Шов кожи края до мышечной фасции, с 6-0 нейлонового шва с использованием миппов и держателя иглы, оставляя зазор от двух до трех миллиметров, чтобы ограничить поверхностный поток лимфы. Это пример готовых швов, в popliteal fossa, боковой стороне заднего конечности, выше колена, и медиальной стороне заднего лапы. Администрирование анальгезии и взвесить мышь после операции, а затем поместить его в шкаф нагревается для восстановления.
Повторите процедуру предоперардного облучения. На этом графике показан комбинированный средний объем хиндлимба из трех отдельных исследований в течение восьми недель после операции.
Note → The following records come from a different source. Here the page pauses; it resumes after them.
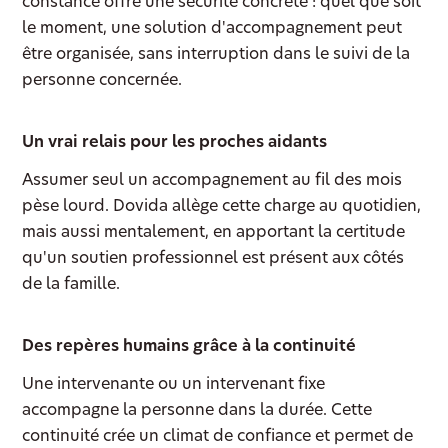
constance offre une sécurité concrète : quel que soit
le moment, une solution d'accompagnement peut
être organisée, sans interruption dans le suivi de la
personne concernée.
Un vrai relais pour les proches aidants
Assumer seul un accompagnement au fil des mois
pèse lourd. Dovida allège cette charge au quotidien,
mais aussi mentalement, en apportant la certitude
qu'un soutien professionnel est présent aux côtés
de la famille.
Des repères humains grâce à la continuité
Une intervenante ou un intervenant fixe
accompagne la personne dans la durée. Cette
continuité crée un climat de confiance et permet de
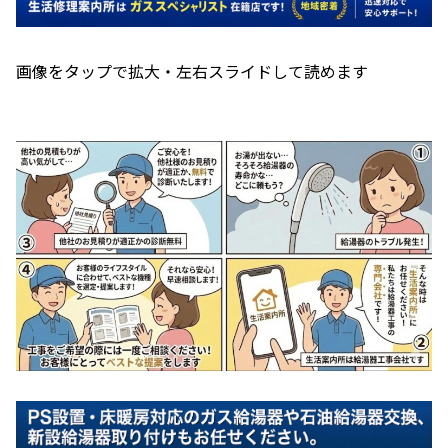
画像をタップで拡大・左右スライドして読めます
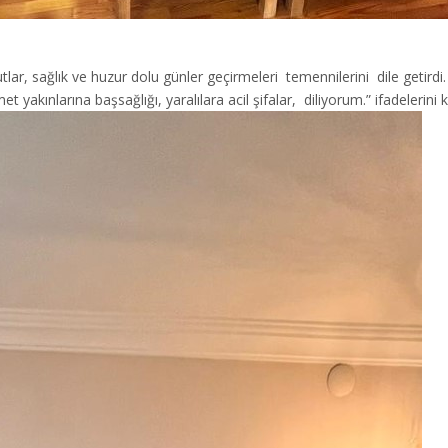
lar, sağlık ve huzur dolu günler geçirmeleri temennilerini dile get
yakınlarına başsağlığı, yaralılara acil şifalar, diliyorum.” ifadelerini k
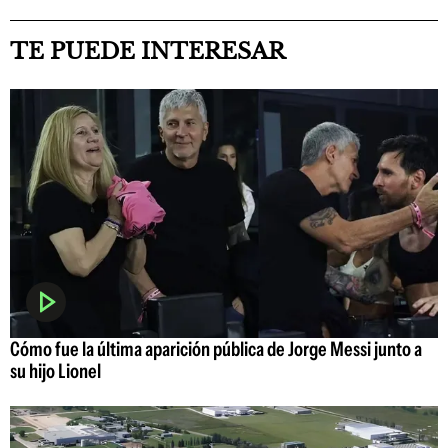
TE PUEDE INTERESAR
Cómo fue la última aparición pública de Jorge Messi junto a
su hijo Lionel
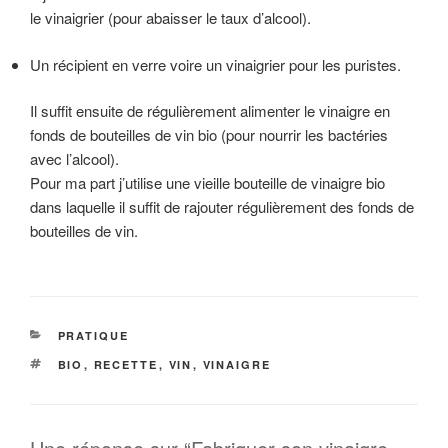
le vinaigrier (pour abaisser le taux d’alcool).
Un récipient en verre voire un vinaigrier pour les puristes.
Il suffit ensuite de régulièrement alimenter le vinaigre en
fonds de bouteilles de vin bio (pour nourrir les bactéries
avec l’alcool).
Pour ma part j’utilise une vieille bouteille de vinaigre bio
dans laquelle il suffit de rajouter régulièrement des fonds de
bouteilles de vin.
CATÉGORIES
PRATIQUE
ÉTIQUETTES
BIO
,
RECETTE
,
VIN
,
VINAIGRE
Всего в него был включен 31 мыша.
X-ось представляет недели после операции. Y-ось представляет объем задней части в кубических миллиметрах. Стрелки представляют собой стандартное отклонение.
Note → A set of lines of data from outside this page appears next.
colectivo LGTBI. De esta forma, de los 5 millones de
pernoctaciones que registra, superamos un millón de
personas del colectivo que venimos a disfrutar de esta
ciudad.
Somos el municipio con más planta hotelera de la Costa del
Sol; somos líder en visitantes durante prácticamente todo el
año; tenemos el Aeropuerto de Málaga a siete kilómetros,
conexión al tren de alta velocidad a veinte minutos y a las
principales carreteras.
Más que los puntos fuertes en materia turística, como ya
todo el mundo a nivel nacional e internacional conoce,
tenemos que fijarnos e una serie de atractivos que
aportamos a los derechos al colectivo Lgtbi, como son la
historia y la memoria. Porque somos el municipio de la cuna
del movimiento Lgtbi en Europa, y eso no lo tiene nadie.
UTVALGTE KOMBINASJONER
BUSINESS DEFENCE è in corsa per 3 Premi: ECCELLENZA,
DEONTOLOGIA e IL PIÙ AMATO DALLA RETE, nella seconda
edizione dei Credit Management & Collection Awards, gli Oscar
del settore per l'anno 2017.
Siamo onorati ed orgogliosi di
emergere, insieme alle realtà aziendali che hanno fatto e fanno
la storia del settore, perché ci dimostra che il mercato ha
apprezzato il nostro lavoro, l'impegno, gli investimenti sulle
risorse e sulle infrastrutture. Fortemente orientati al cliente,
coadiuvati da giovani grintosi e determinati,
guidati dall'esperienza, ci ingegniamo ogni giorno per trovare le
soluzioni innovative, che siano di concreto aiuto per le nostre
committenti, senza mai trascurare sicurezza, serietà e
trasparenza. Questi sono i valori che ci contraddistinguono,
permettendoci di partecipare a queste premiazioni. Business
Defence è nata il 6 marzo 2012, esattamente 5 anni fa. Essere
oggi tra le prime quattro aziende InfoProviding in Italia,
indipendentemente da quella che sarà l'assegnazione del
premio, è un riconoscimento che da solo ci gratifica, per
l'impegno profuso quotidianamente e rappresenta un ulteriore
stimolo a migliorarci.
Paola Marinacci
Следует ожидать, что опухоль после операции и индуцированной лимфедемы будет уменьшаться в течение первых четырех недель. После первых четырех недель мы видим относительно стабильное состояние лимфедемы. Объем контроля задняя часть увеличивается в течение восьми недель, таким образом строго говоря, разница в объеме между лимфедема хиндлимб и контроль задняя, это было неожиданно.
Причина предположила, что мыши использовали свои неоперированные хиндлимб больше, чем прооперированный задний в течение нескольких недель после операции. Это может привести к гипертрофии задней части управления и, возможно, объяснить увеличение объема. Для отдельных цифр по трем исследованиям включены, пожалуйста, прочитайте протокол.
В этой таблице показан многократный сравнительный тест Сидака для комбинированных измерений объема трех включенных исследований. Рассчитанное P-значение показывает, что существует статистически значимая разница между задними конечностями с индуцированной лимфедемой и контрольными задними конечностями, в течение всех восьми недель последующей деятельности. Для индивидуального статистического анализа по трем включенным проектам, пожалуйста, прочитайте протокол.
Этот метод вызывает статистически значимые лимфедемы, продолжительностью не менее восьми недель. Процедура может быть использована для изучения петроциальности лимфедемы и исследования новых вариантов лечения. После просмотра этого видео, вы должны были получить понимание того, как вызвать вторичные лимфедемы в задней части мышей, используя сочетание микрохирургии и до и послеоперационного облучения.
После освоения хирургическая процедура может быть выполнена за 45 минут.